BEGIN
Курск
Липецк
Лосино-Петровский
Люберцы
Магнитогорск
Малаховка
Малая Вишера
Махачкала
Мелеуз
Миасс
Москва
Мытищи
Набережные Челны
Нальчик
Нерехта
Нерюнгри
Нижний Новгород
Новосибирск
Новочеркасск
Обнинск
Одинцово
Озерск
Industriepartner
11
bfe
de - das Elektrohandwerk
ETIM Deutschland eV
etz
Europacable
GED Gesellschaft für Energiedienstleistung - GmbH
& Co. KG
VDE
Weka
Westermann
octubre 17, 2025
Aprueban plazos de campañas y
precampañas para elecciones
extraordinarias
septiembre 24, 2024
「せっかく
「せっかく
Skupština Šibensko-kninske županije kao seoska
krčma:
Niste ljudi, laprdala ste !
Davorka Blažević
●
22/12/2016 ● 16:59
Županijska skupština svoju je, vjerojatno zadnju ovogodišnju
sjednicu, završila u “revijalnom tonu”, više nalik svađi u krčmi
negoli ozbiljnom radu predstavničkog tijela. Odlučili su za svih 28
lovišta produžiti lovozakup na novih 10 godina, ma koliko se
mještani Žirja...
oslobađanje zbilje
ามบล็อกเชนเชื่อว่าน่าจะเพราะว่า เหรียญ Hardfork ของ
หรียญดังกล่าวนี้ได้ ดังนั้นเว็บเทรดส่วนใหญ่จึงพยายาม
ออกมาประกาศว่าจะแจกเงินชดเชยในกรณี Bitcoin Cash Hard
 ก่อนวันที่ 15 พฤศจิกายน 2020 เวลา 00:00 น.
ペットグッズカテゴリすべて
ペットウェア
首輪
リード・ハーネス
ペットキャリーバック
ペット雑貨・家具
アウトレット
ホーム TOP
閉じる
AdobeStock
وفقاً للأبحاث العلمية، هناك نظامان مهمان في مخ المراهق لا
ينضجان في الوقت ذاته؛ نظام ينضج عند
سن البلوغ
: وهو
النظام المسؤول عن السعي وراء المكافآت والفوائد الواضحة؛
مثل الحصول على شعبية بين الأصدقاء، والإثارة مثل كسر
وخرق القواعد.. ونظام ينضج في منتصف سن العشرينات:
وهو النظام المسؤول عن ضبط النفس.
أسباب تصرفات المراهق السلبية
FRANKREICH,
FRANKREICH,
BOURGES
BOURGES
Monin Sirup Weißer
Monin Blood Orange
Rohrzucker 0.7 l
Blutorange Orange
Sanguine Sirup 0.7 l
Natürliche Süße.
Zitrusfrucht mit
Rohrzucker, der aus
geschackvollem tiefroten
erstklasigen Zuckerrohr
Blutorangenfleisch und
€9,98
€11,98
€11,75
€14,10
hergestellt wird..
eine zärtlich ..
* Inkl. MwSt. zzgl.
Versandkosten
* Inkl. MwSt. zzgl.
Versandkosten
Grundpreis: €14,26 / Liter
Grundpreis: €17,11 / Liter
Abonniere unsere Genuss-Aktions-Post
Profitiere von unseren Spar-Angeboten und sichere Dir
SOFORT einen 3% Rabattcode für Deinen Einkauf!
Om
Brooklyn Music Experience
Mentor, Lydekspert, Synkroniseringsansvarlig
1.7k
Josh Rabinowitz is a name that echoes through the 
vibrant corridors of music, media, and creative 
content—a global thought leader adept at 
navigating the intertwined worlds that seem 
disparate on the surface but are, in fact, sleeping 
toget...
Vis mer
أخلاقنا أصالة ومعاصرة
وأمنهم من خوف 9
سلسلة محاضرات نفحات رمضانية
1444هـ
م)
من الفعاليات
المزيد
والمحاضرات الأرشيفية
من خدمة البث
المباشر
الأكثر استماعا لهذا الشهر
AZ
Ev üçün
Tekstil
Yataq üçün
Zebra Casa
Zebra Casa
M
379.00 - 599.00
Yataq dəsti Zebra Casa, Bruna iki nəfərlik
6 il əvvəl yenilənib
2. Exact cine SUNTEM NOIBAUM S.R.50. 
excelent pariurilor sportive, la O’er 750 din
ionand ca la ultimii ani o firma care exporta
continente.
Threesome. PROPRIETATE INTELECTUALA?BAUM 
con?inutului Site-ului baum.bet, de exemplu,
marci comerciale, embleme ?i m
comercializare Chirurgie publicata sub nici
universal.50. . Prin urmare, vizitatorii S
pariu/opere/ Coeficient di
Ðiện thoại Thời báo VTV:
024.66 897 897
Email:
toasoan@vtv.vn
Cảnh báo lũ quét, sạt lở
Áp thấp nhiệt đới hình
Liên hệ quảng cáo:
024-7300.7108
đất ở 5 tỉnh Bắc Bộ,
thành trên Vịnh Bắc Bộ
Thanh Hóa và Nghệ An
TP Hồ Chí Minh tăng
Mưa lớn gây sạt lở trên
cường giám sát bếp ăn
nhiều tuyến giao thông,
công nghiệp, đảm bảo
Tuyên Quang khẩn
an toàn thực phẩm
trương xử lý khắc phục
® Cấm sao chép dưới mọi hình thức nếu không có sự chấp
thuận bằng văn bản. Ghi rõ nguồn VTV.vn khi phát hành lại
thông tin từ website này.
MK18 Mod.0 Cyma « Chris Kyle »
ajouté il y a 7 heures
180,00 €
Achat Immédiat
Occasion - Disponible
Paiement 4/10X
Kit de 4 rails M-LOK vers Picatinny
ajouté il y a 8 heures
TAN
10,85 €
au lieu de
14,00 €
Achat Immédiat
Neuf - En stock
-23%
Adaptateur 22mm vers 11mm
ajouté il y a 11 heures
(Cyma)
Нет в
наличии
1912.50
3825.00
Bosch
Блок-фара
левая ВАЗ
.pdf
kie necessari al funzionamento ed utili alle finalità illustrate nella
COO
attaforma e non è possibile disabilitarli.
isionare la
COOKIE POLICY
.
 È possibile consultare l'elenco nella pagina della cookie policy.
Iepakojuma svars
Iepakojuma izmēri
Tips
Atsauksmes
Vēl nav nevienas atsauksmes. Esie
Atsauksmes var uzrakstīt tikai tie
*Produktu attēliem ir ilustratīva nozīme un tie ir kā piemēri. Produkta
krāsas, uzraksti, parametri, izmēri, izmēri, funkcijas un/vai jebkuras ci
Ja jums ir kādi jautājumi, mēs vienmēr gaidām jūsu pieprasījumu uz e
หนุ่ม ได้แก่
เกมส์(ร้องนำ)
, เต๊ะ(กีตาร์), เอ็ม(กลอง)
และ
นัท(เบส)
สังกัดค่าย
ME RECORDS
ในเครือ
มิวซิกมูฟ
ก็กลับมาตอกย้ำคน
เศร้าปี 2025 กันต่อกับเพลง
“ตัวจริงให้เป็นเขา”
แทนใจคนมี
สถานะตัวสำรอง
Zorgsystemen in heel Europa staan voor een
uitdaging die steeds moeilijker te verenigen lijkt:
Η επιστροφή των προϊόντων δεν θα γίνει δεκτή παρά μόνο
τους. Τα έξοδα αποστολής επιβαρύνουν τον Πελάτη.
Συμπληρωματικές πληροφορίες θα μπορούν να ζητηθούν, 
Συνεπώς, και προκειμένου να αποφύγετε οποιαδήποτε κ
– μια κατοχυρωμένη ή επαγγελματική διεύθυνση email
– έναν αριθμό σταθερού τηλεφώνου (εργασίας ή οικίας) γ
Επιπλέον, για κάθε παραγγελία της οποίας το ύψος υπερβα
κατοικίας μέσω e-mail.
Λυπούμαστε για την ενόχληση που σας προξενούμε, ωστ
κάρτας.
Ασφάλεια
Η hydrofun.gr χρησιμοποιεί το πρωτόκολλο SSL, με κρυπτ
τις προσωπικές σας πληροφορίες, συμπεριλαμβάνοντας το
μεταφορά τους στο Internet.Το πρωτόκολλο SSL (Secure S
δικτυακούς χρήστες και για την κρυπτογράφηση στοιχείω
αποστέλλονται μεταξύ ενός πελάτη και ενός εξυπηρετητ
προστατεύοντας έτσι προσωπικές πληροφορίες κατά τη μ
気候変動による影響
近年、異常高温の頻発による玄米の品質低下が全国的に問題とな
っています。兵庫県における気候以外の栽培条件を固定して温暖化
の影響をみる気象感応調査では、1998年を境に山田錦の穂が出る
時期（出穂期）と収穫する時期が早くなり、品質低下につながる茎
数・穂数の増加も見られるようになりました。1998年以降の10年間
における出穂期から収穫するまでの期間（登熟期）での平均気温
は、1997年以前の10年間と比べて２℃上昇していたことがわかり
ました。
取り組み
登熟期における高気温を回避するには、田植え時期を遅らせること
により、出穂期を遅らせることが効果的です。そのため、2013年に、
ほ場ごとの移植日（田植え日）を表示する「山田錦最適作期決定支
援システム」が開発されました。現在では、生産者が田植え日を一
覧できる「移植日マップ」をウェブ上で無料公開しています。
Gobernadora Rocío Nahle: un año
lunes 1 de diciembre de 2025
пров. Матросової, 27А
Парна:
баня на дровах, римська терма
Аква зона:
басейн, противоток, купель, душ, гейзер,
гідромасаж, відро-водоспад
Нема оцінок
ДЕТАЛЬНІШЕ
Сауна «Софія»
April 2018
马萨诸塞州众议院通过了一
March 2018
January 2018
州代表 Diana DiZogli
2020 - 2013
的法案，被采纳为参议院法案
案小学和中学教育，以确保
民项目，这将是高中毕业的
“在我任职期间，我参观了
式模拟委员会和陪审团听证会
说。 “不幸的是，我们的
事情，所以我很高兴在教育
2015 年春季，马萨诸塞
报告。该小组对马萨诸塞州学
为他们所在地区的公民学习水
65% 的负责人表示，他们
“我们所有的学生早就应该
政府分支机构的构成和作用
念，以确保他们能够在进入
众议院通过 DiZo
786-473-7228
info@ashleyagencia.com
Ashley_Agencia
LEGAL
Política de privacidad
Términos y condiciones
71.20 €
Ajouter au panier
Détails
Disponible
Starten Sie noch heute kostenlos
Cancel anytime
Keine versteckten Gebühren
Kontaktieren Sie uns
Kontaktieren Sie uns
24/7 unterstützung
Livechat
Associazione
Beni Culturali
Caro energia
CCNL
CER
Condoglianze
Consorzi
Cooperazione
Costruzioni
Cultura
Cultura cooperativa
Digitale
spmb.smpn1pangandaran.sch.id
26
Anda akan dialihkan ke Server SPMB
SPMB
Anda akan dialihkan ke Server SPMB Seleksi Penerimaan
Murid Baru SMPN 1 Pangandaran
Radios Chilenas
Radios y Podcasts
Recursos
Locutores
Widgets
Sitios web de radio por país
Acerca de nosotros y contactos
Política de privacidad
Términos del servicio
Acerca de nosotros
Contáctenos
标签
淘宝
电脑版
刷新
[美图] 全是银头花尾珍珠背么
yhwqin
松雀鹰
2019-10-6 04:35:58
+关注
END
### EXERCISE:
Every line above that holds "ajouté" should be copied out.

### EXERCISE ANSWER:
ajouté il y a 7 heures
ajouté il y a 8 heures
ajouté il y a 11 heures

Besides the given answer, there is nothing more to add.